====== Material for the task

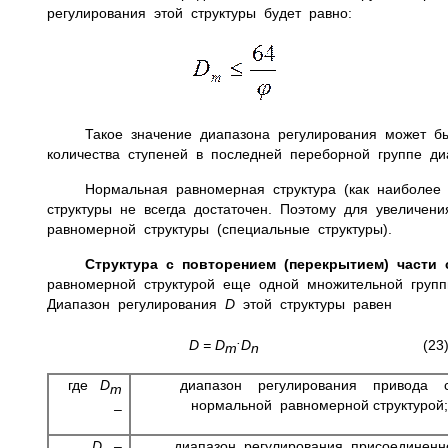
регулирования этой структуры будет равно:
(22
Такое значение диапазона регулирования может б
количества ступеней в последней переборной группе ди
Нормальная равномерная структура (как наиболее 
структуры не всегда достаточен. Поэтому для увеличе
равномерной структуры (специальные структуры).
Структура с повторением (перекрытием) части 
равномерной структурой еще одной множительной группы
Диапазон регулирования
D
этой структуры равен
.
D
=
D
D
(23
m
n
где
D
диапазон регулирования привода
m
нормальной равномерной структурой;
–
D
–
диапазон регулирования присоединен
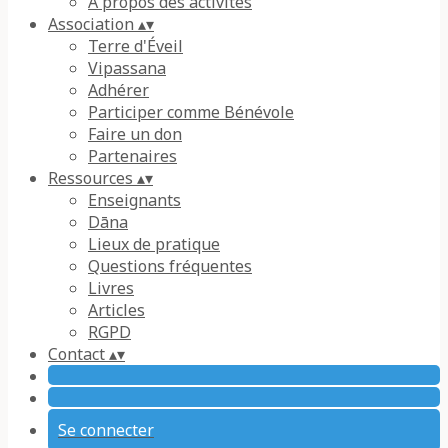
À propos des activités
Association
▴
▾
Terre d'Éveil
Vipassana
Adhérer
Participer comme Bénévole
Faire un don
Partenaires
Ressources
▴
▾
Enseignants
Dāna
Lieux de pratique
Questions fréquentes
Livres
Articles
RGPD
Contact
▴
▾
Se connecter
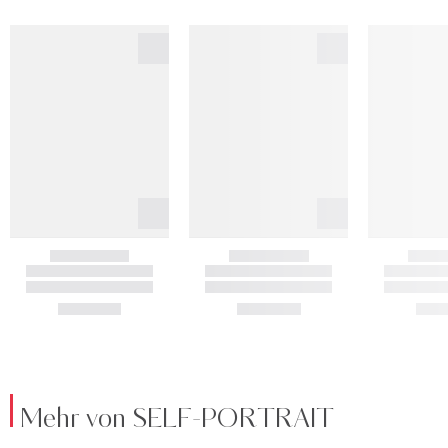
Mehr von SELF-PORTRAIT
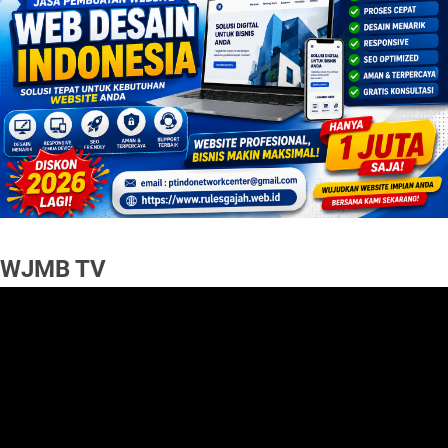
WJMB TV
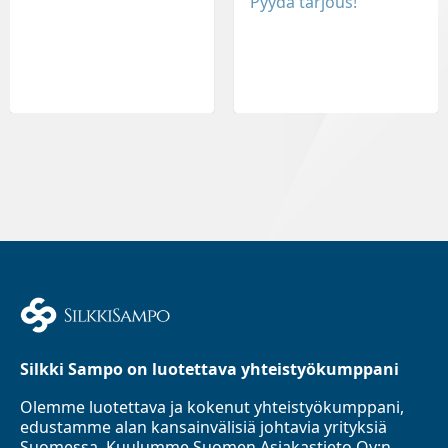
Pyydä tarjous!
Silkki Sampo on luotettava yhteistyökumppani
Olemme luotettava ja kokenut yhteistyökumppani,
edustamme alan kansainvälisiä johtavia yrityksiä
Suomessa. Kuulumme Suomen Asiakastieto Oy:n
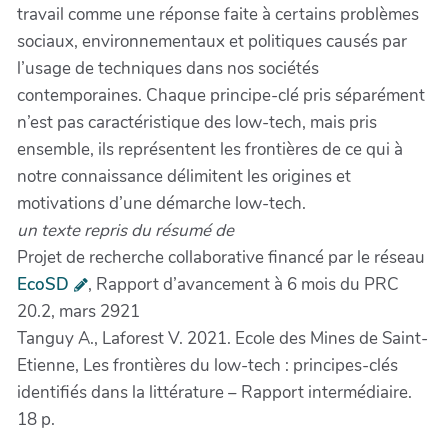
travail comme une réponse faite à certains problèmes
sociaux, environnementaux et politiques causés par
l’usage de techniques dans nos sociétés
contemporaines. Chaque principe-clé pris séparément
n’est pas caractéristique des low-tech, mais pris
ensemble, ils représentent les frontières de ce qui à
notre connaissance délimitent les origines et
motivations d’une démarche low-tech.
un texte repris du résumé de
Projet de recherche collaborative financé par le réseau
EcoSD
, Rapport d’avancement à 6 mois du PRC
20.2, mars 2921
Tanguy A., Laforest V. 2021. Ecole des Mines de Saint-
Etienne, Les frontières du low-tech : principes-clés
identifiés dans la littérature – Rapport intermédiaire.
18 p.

============
====== Material for the task

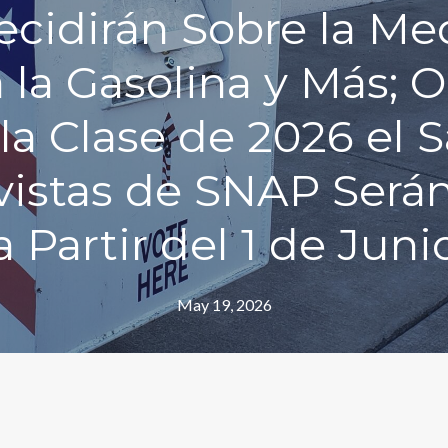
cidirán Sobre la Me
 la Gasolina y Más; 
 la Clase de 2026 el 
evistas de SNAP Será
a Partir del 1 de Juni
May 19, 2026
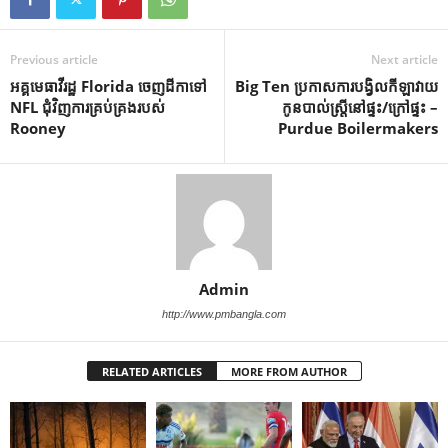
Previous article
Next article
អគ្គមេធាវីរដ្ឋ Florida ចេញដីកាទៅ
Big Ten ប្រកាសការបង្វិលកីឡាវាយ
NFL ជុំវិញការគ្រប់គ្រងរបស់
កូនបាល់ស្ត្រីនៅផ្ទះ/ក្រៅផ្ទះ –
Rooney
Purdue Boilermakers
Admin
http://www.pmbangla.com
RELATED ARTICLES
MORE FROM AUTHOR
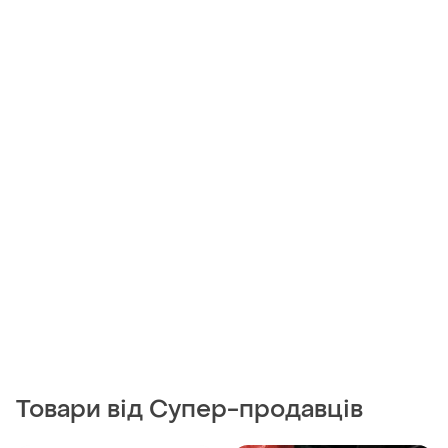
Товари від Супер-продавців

============
====== Material for the task

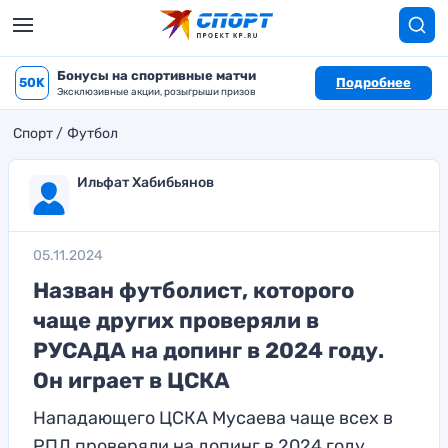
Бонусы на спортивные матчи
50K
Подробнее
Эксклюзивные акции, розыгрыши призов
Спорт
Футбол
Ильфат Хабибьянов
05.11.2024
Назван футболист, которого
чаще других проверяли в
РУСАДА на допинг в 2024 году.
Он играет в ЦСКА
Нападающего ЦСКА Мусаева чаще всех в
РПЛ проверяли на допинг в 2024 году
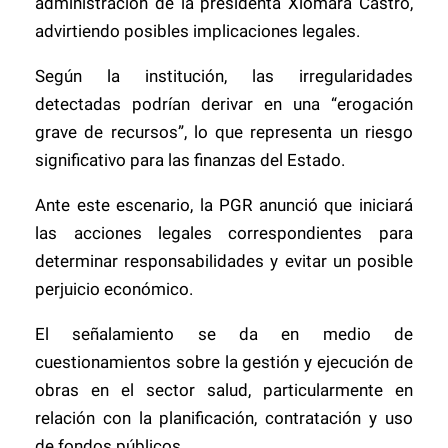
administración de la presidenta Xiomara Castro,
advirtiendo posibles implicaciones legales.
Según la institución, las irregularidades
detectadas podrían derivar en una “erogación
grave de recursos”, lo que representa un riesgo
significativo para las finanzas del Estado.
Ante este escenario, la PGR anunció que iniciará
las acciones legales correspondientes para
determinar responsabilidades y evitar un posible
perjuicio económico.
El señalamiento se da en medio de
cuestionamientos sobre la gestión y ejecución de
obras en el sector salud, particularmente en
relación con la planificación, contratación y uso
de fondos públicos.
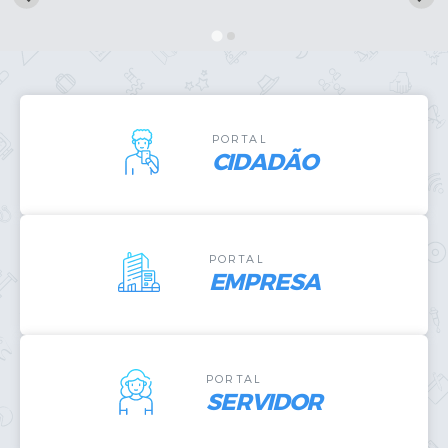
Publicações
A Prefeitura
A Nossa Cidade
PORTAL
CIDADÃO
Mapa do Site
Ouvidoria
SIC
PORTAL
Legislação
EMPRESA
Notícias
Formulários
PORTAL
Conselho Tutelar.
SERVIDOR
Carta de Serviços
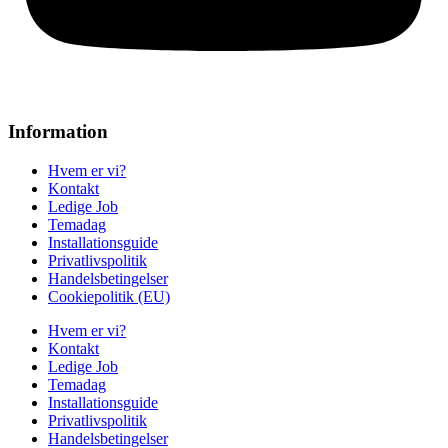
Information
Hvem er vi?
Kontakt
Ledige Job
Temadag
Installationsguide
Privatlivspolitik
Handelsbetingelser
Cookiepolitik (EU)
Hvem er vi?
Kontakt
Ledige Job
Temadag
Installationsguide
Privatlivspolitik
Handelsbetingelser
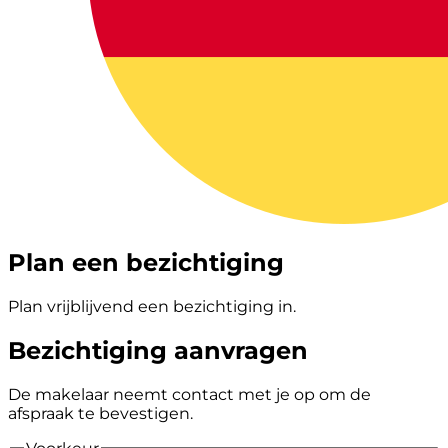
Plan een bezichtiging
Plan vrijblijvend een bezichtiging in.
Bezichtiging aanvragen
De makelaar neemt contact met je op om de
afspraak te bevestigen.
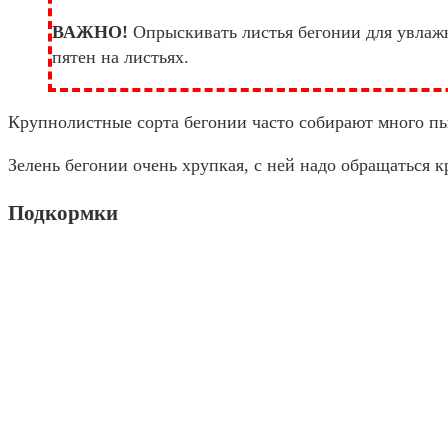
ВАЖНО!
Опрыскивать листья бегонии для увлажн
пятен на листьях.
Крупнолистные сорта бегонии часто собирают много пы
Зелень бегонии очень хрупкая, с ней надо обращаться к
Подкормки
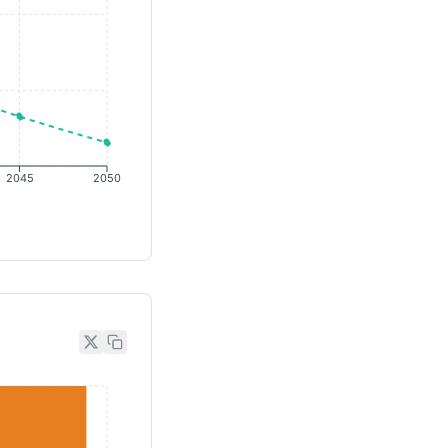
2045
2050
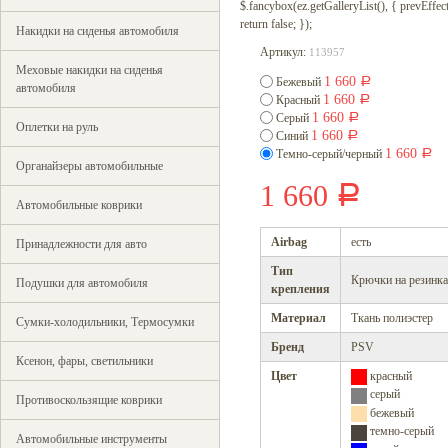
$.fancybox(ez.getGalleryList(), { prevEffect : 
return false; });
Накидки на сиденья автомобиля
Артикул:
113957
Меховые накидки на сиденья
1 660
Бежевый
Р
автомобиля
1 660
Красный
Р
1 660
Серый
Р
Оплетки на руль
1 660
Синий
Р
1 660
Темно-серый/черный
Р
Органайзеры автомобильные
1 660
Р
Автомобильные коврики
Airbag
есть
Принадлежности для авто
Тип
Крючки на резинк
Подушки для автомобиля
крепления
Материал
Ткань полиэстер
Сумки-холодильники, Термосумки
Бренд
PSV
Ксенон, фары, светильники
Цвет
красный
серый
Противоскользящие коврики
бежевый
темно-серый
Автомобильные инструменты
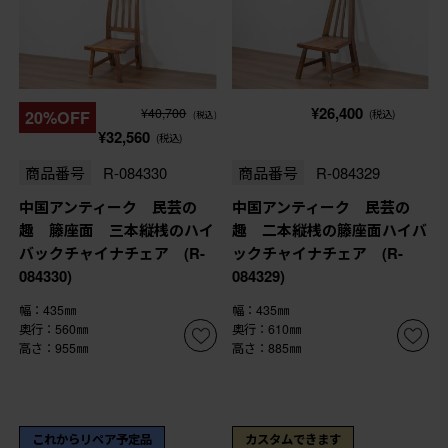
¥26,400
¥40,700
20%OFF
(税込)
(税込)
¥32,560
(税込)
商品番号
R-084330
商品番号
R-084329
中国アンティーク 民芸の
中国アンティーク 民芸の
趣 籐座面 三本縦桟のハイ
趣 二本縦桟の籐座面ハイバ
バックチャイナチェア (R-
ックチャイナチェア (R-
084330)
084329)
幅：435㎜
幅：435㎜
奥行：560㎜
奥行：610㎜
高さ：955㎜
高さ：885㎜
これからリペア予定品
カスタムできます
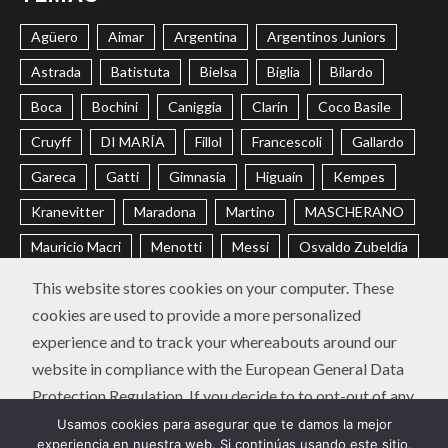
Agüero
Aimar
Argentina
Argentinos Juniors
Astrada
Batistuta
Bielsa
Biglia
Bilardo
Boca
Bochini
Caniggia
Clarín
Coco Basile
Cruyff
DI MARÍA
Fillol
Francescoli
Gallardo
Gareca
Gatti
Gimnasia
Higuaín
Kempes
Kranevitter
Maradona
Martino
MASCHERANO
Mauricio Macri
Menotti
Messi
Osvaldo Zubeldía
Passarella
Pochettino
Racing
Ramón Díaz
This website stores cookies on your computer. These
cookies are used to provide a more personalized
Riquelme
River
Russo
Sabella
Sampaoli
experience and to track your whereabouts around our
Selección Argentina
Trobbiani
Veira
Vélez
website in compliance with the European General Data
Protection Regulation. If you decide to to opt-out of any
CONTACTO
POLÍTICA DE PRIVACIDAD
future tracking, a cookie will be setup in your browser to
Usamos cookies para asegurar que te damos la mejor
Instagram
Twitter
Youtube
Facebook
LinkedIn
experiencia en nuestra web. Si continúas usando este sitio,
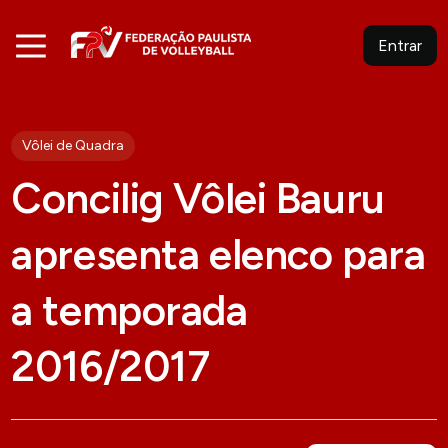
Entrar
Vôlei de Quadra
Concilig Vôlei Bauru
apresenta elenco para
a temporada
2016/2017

============

• What is being asked: In the entries above, find the line that contains "количества ступеней в" and the line that contains "mois du PRC". Reproduce exactly those two lines and every line between them, but not the pictures.

• Answer to the exercise:
количества ступеней в последней переборной группе ди
Нормальная равномерная структура (как наиболее 
структуры не всегда достаточен. Поэтому для увеличе
равномерной структуры (специальные структуры).
Структура с повторением (перекрытием) части 
равномерной структурой еще одной множительной группы
Диапазон регулирования
D
этой структуры равен
.
D
=
D
D
(23
m
n
где
D
диапазон регулирования привода
m
нормальной равномерной структурой;
–
D
–
диапазон регулирования присоединен
À propos des activités
Association
▴
▾
Terre d'Éveil
Vipassana
Adhérer
Participer comme Bénévole
Faire un don
Partenaires
Ressources
▴
▾
Enseignants
Dāna
Lieux de pratique
Questions fréquentes
Livres
Articles
RGPD
Contact
▴
▾
Se connecter
Mehr von SELF-PORTRAIT
WJMB TV
Pyydä tarjous!
Silkki Sampo on luotettava yhteistyökumppani
Olemme luotettava ja kokenut yhteistyökumppani,
edustamme alan kansainvälisiä johtavia yrityksiä
Suomessa. Kuulumme Suomen Asiakastieto Oy:n
travail comme une réponse faite à certains problèmes
sociaux, environnementaux et politiques causés par
l’usage de techniques dans nos sociétés
contemporaines. Chaque principe-clé pris séparément
n’est pas caractéristique des low-tech, mais pris
ensemble, ils représentent les frontières de ce qui à
notre connaissance délimitent les origines et
motivations d’une démarche low-tech.
un texte repris du résumé de
Projet de recherche collaborative financé par le réseau
EcoSD
, Rapport d’avancement à 6 mois du PRC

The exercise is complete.